Prunes also contain a type of sugar called sorbitol. Because sorbitol can’t be broken down by your body, it passes through your colon undigested and draws water into your gut. This helps to bulk up your stool and stimulate a bowel movement.
Studies show that sorbitol is a safe and effective remedy for constipation, and it’s often a favorite with older adults.((Medical News Today: Can prune juice help relieve constipation?)) Prunes can increase the frequency of your bowel movements and improve consistency.
If you really have no idea of what to eat when constipated, a handful of prunes could be the easiest remedy in the book. Take care not to overdo the prunes though, as they can also cause some gas and bloating!
Eating bran for breakfast is often associated with older folk – and it’s probably the first thing you’ll be told to eat when constipated!
Bran is a fantastic source of insoluble fiber, also known as ‘roughage’. Bran helps to push stools along the intestinal passage, allowing for better regularity.
Bran is not a grain itself, but actually the tough outer layers of the grain. It’s an integral part of whole grains, and is often eaten as a cereal.
One study showed that eating wheat bran for breakfast each day for two weeks reduced the incidence of constipation in women who previously lacked a fiber-rich diet.((Medical News Today: Which foods are good for constipation?)) The bran also helped to improve their bowel regularity.
If you don’t like the taste of bran, you can try adding it to smoothies or yogurt. It also adds delicious texture to baked goods.
Eating your greens was never so important as when your bowels need some stimulation. Broccoli is a good source of fiber, like other foods mentioned above. But it also contains a valuable nutrient called sulforaphane, which can help to protect the gut and improve digestion.

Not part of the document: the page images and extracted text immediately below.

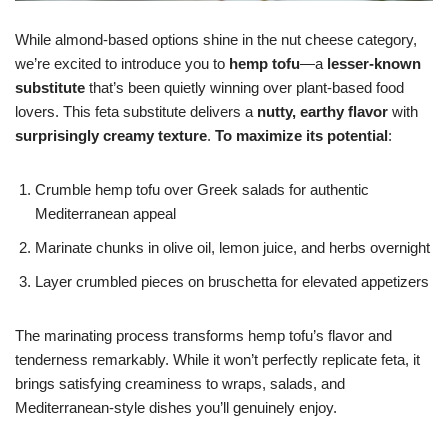
While almond-based options shine in the nut cheese category,
we’re excited to introduce you to
hemp tofu
—a
lesser-known
substitute
that’s been quietly winning over plant-based food
lovers. This feta substitute delivers a
nutty, earthy flavor
with
surprisingly creamy texture
.
To maximize its potential
:
Crumble hemp tofu over Greek salads for authentic
Mediterranean appeal
Marinate chunks in olive oil, lemon juice, and herbs overnight
Layer crumbled pieces on bruschetta for elevated appetizers
The marinating process transforms hemp tofu’s flavor and
tenderness remarkably. While it won’t perfectly replicate feta, it
brings satisfying creaminess to wraps, salads, and
Mediterranean-style dishes you’ll genuinely enjoy.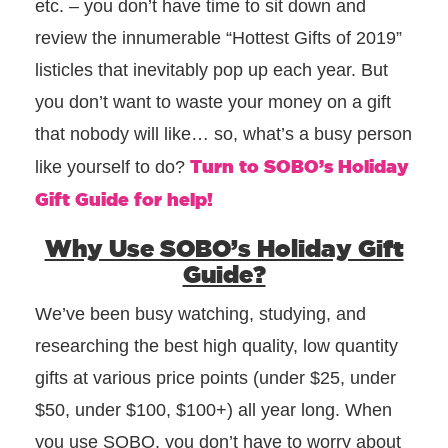
etc. – you don’t have time to sit down and
review the innumerable “Hottest Gifts of 2019”
listicles that inevitably pop up each year. But
you don’t want to waste your money on a gift
that nobody will like… so, what’s a busy person
Turn to SOBO’s Holiday
like yourself to do?
Gift Guide for help!
Why Use SOBO’s Holiday Gift
Guide?
We’ve been busy watching, studying, and
researching the best high quality, low quantity
gifts at various price points (under $25, under
$50, under $100, $100+) all year long. When
you use SOBO, you don’t have to worry about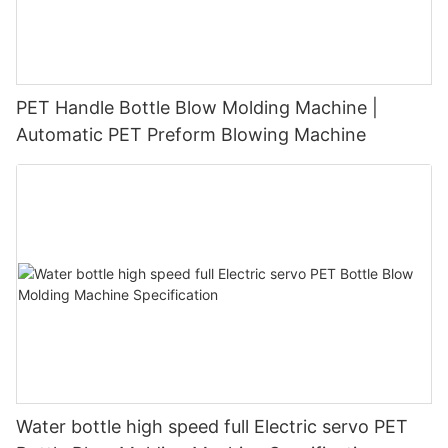
PET Handle Bottle Blow Molding Machine |
Automatic PET Preform Blowing Machine
Water bottle high speed full Electric servo PET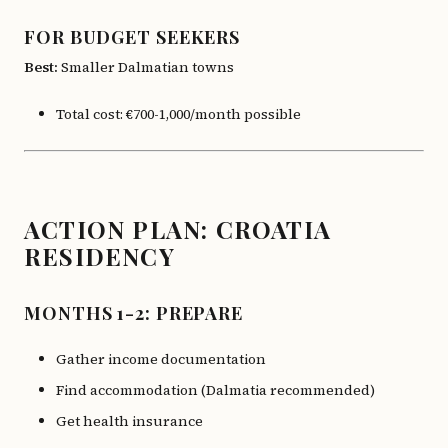
FOR BUDGET SEEKERS
Best:
Smaller Dalmatian towns
Total cost: €700-1,000/month possible
ACTION PLAN: CROATIA
RESIDENCY
MONTHS 1-2: PREPARE
Gather income documentation
Find accommodation (Dalmatia recommended)
Get health insurance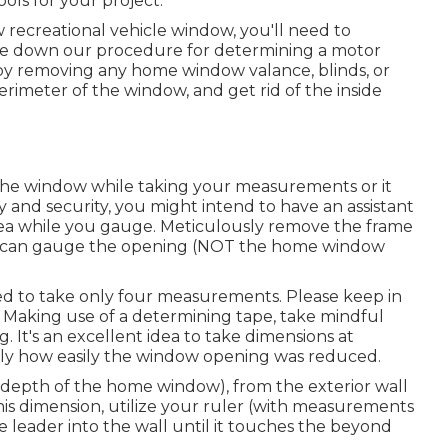
ols for your project.
recreational vehicle window, you'll need to
e down our procedure for determining a motor
 removing any home window valance, blinds, or
erimeter of the window, and get rid of the inside
 the window while taking your measurements or it
y and security, you might intend to have an assistant
rea while you gauge. Meticulously remove the frame
u can gauge the opening (NOT the home window
d to take only four measurements. Please keep in
. Making use of a determining tape, take mindful
. It's an excellent idea to take dimensions at
tly how easily the window opening was reduced.
 (depth of the home window), from the exterior wall
 this dimension, utilize your ruler (with measurements
e leader into the wall until it touches the beyond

Research suggests that sulforaphane may even help to ward off ‘unfriendly’ gut bacteria that can upset normal digestion. One study showed that when participants ate 20g of raw broccoli sprouts every day for 4 weeks, they had fewer symptoms of constipation than those who ate alfalfa sprouts. The broccoli also seemed to improve their bowel transit time and the quality of their bowel motions.((J Clin Biochem Nutr.: Daily intake of broccoli sprouts normalizes bowel habits in human healthy subjects))
9. Green Kiwi
Also known as kiwifruit and Chinese gooseberry, the kiwi is a very helpful remedy for a sluggish bowel. One medium-sized kiwi contains around 2.5 grams of fiber, along with a variety of nutrients.

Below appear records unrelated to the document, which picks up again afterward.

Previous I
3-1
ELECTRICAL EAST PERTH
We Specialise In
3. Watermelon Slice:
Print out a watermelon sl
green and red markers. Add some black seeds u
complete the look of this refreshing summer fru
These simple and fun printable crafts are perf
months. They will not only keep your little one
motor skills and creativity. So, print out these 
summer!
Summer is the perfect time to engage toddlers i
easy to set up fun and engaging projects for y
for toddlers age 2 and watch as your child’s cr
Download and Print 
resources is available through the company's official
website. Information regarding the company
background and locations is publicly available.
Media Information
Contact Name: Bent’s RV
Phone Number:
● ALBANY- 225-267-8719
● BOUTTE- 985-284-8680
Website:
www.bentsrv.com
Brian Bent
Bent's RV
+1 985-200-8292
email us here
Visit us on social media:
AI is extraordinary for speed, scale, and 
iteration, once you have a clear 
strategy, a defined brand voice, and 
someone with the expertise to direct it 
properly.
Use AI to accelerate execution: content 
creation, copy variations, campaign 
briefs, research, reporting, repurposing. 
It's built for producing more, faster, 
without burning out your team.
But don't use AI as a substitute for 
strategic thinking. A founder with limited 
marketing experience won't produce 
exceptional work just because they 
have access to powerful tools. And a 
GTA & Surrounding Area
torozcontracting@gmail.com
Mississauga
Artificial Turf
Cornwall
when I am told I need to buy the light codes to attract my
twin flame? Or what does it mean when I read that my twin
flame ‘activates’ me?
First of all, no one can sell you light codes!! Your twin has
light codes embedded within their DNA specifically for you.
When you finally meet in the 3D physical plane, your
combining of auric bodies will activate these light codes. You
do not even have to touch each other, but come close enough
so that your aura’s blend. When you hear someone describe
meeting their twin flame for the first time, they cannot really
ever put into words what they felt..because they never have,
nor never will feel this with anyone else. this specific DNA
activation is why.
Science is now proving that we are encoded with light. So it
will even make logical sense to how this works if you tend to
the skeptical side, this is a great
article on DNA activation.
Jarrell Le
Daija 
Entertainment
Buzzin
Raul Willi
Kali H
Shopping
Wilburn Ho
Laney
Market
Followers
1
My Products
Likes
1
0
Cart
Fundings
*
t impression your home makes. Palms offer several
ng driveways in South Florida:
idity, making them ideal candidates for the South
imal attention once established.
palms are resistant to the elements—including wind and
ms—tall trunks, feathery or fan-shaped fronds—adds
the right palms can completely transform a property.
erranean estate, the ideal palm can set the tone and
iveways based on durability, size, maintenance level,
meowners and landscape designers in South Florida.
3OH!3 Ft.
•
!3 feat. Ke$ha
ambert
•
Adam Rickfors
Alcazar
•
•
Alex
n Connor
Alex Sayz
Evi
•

The most important benefit of kiwis for constipation is due to a protease enzyme called actinidine. Actinidine has been found to stimulate motility in the upper gastrointestinal tract, which helps to push waste along the intestines.
Another valuable nutrient in green kiwi is a peptide called kissiper, which promotes healthy digestion and peristalsis. One study showed that when adults with constipation ate just two kiwis a day, their bowel movements increased in regularity.((Pediatr Gastroenterol Hepatol Nutr.: Diets for Constipation))

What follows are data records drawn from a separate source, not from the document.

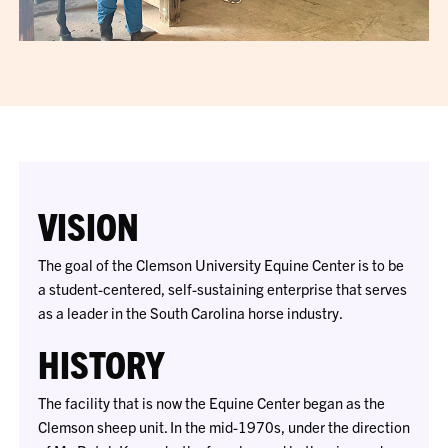
VISION
The goal of the Clemson University Equine Center is to be
a student-centered, self-sustaining enterprise that serves
as a leader in the South Carolina horse industry.
HISTORY
The facility that is now the Equine Center began as the
Clemson sheep unit. In the mid-1970s, under the direction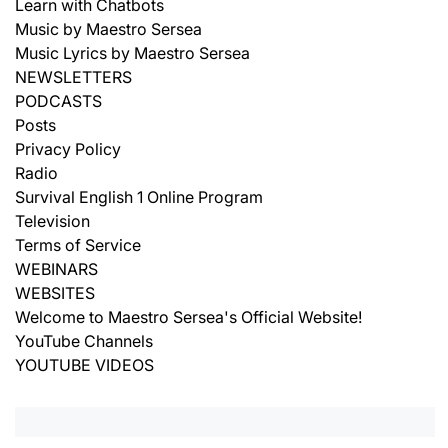
Learn with Chatbots
Music by Maestro Sersea
Music Lyrics by Maestro Sersea
NEWSLETTERS
PODCASTS
Posts
Privacy Policy
Radio
Survival English 1 Online Program
Television
Terms of Service
WEBINARS
WEBSITES
Welcome to Maestro Sersea's Official Website!
YouTube Channels
YOUTUBE VIDEOS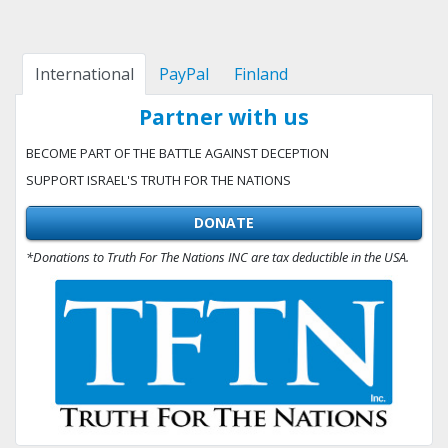
International
PayPal
Finland
Partner with us
BECOME PART OF THE BATTLE AGAINST DECEPTION
SUPPORT ISRAEL'S TRUTH FOR THE NATIONS
DONATE
*Donations to Truth For The Nations INC are tax deductible in the USA.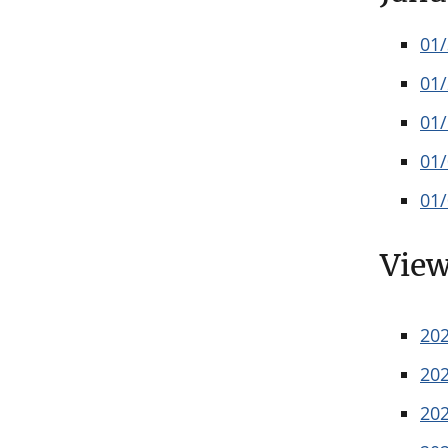
01
01
01
01
01
View
20
20
20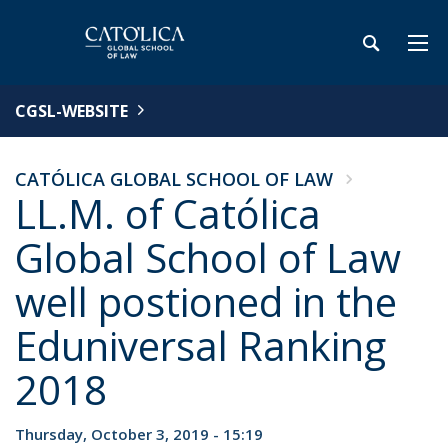
CGSL-WEBSITE
CATÓLICA GLOBAL SCHOOL OF LAW
LL.M. of Católica
Global School of Law
well postioned in the
Eduniversal Ranking
2018
Thursday, October 3, 2019 - 15:19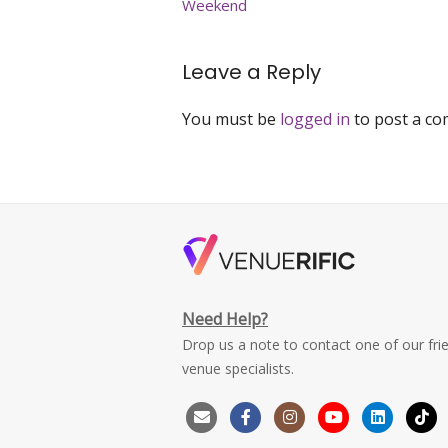
Weekend
Leave a Reply
You must be
logged in
to post a c
Need Help?
Drop us a note to contact one of our fri
venue specialists.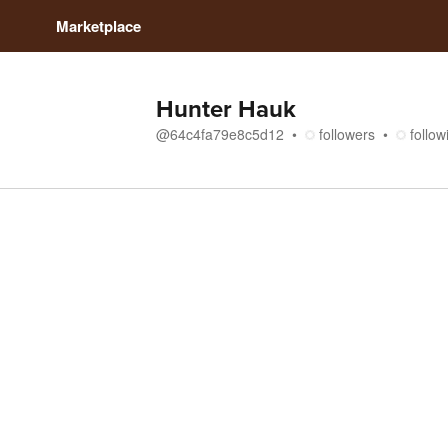
Marketplace
Hunter Hauk
@
64c4fa79e8c5d12
followers
follow
Store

Kiwi is also a rich source of natural phytochemicals that can support the health of the gut. Because it’s technically a berry, you can even eat the hairy outer peel for extra roughage!
Like prunes and kiwi, pears are an excellent source of fiber. This fiber is known as pectin, and it’s contained in the peel of the fruit. To get the most benefit from pectin, you really have to eat the pear raw and with the skin on.
Pears also contain a number of compounds that aid digestion, such as sorbitol and fructose. Their high water content is also helpful in hydrating a sluggish bowel, providing extra moisture for hard stools.
A great way to eat pears is to add them to Bircher muesli. Simply grate the pears and add to oats, seeds and other fruit, then cover with water and refrigerate. The fiber-rich goodness and flavor of the pears will soak into the muesli overnight, creating a delicious breakfast!
So here they are, 10 everyday foods that can improve your digestion and fix your constipation.